Produkty ekologiczne można kupić nie tylko w supermarketach oraz wyspecjalizowanych sklepach, ale także na targach, w gospodarstwach oraz sklepach internetowych. Kupując żywność bezpośrednio u rolnika, nie ponosimy kosztów związanych z marżą i transportem; produkt będzie więc tańszy niż w supermarkecie. W wielu miastach organizowane są także ekobazary. Sklepy online, takie jak np. internetowe delikatesy, niejednokrotnie udostępniają kody rabatowe na swój asortyment. Przykładowo rabaty do Frisco na Promoszop pozwalają na znaczne obniżenie ceny wybranych artykułów ekologicznych.

Jak rozpoznać produkty „bio”? 

Moda na żywność ekologiczną to niestety także okazja dla nieuczciwych producentów, którzy opatrują swoje produkty napisem „eko” i sprzedają je po wyższej cenie. Taki produkt nie różni się wiele od tańszego odpowiednika z innego działu w sklepie. Jak więc rozpoznać żywność „bio” pośród pseudoekologicznych podróbek?

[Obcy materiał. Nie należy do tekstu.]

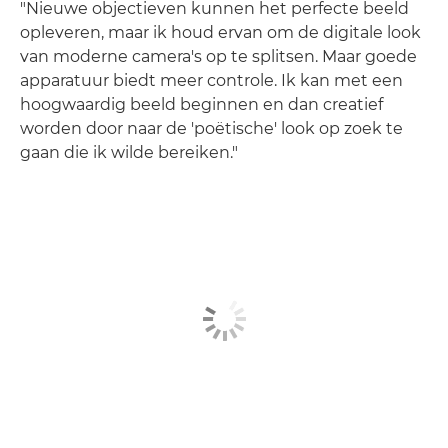
"Nieuwe objectieven kunnen het perfecte beeld
opleveren, maar ik houd ervan om de digitale look
van moderne camera's op te splitsen. Maar goede
apparatuur biedt meer controle. Ik kan met een
hoogwaardig beeld beginnen en dan creatief
worden door naar de 'poëtische' look op zoek te
gaan die ik wilde bereiken."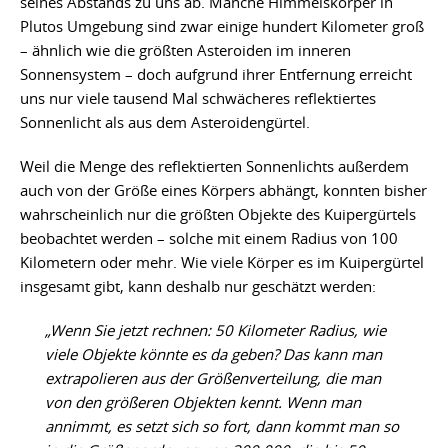
seines Abstands zu uns ab. Manche Himmelskörper in
Plutos Umgebung sind zwar einige hundert Kilometer groß
– ähnlich wie die größten Asteroiden im inneren
Sonnensystem – doch aufgrund ihrer Entfernung erreicht
uns nur viele tausend Mal schwächeres reflektiertes
Sonnenlicht als aus dem Asteroidengürtel.
Weil die Menge des reflektierten Sonnenlichts außerdem
auch von der Größe eines Körpers abhängt, konnten bisher
wahrscheinlich nur die größten Objekte des Kuipergürtels
beobachtet werden – solche mit einem Radius von 100
Kilometern oder mehr. Wie viele Körper es im Kuipergürtel
insgesamt gibt, kann deshalb nur geschätzt werden:
„Wenn Sie jetzt rechnen: 50 Kilometer Radius, wie
viele Objekte könnte es da geben? Das kann man
extrapolieren aus der Größenverteilung, die man
von den größeren Objekten kennt. Wenn man
annimmt, es setzt sich so fort, dann kommt man so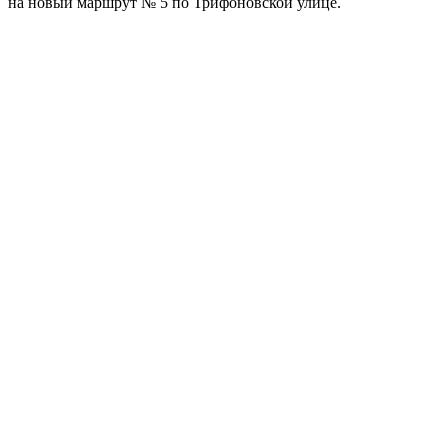
на новый маршрут № 5 по Трифоновской улице.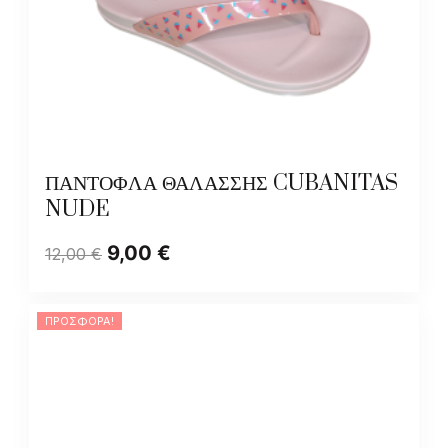
ΠΑΝΤΟΦΛΑ ΘΑΛΑΣΣΗΣ CUBANITAS
NUDE
9,00
€
12,00
€
ΠΡΟΣΦΟΡΆ!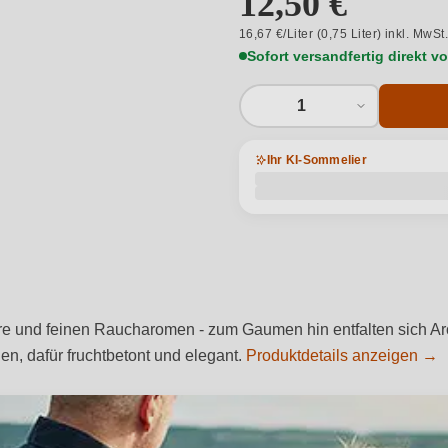
12,50 €
16,67 €/Liter (0,75 Liter) inkl. MwSt
Sofort versandfertig direkt 
1
Ihr KI-Sommelier
ere und feinen Raucharomen - zum Gaumen hin entfalten sich A
en, dafür fruchtbetont und elegant.
Produktdetails anzeigen →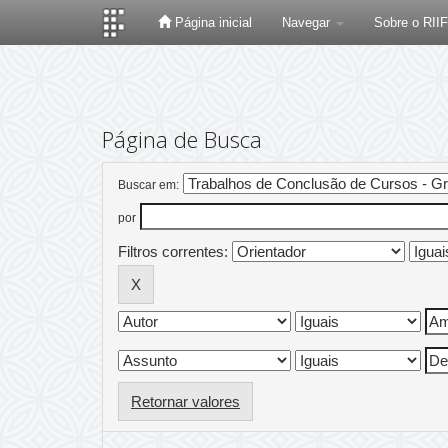
Página inicial
Navegar
Sobre o RII
Skip
navigation
Página de Busca
Buscar em:
por
Filtros correntes:
Retornar valores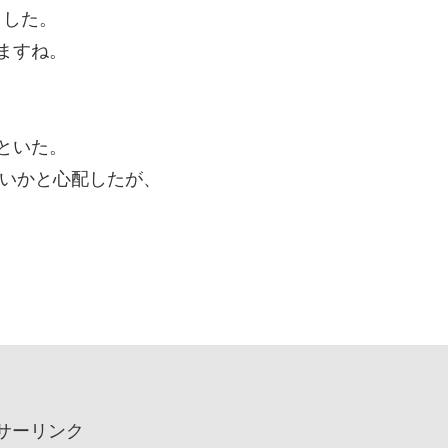
ました。
ますね。
といた。
ないかと心配したが、
サーリンク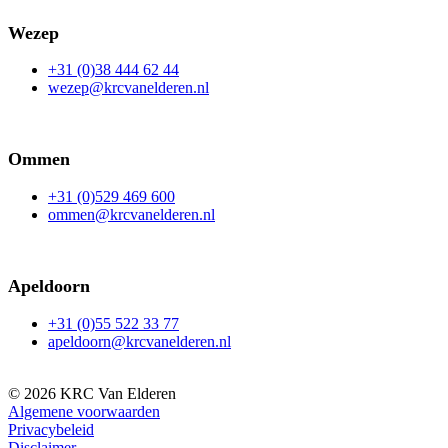
Wezep
+31 (0)38 444 62 44
wezep@krcvanelderen.nl
Ommen
+31 (0)529 469 600
ommen@krcvanelderen.nl
Apeldoorn
+31 (0)55 522 33 77
apeldoorn@krcvanelderen.nl
©
2026
KRC Van Elderen
Algemene voorwaarden
Privacybeleid
Disclaimer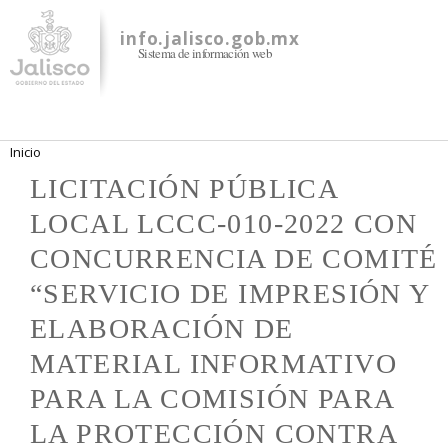
Pasar al
contenido
info.jalisco.gob.mx
Sistema de información web
principal
Se encuentra usted aquí
Inicio
LICITACIÓN PÚBLICA
LOCAL LCCC-010-2022 CON
CONCURRENCIA DE COMITÉ
“SERVICIO DE IMPRESIÓN Y
ELABORACIÓN DE
MATERIAL INFORMATIVO
PARA LA COMISIÓN PARA
LA PROTECCIÓN CONTRA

Zasady rolnictwa ekologicznego regulowane są wieloma przepisami prawnymi, zarówno krajowymi, jak i europejskimi – pełna lista ustaw tutaj.

Oficjalne logo żywności „eko”, obowiązujące na terenie Unii Europejskiej od 2012 roku, to wizerunek liścia otoczonego gwiazdkami na zielonym tle. Na artykułach pochodzących z gospodarstwa ekologicznego znajdziemy ponadto jego nazwę, adres oraz numer identyfikacyjny jednostki certyfikującej.

O tym, że warto kupować żywność „bio”, przekonuje nas m.in. Szwajcarski Instytut Badawczy Rolnictwa Ekologicznego, który podał, że uprawiane w ten sposób warzywa i owoce zawierają znacznie więcej przeciwutleniaczy o działaniu antyrakowym, w tym resweratrolu, który opóźnia proces starzenia się. Poza tym mają one więcej błonnika, minerałów i witamin, a także nie dostarczają organizmowi szkodliwych związków azotu. Ponadto – dzięki wyższej zawartości witaminy C, która jest naturalnym konserwantem – charakteryzują się dłuższym okresem przydatności do spożycia.

2 komentarze

  1. My mamy działkę warzywną,na której uprawiamy sobie ekologiczne warzywa i owoce na swoje potrzeby(i znajomych). Od lata do jesieni robimy sobie różne przetwory i wzbogacamy nimi swój zimowy jadłospis.Do oprysków na swojej działce stosujemy np.taki wywar z pokrzyw.Nie stosujemy żadnej chemii.Plony są niższe, ale zdrowsze.
    Powinno być więcej miejsc,gdzie chętni mogliby kupić sobie warzywa i owoce z ekologicznej uprawy.Jeśli ktoś jest zainteresowany,to na pewno wyda trochę więcej na te produkty.Jednak muszę przyznać,że ostatnio widuję w niektórych sklepach stoiska z taką żywnością.
    Mnie teraz zainteresowały wypieki-chleb na zakwasie.Odkryłam nawet taką małą piekarnię i kupuję tam chleb żytni na zakwasie .Ucieszyło mnie to,że są etykiety,które informują o składzie takiego chlebka.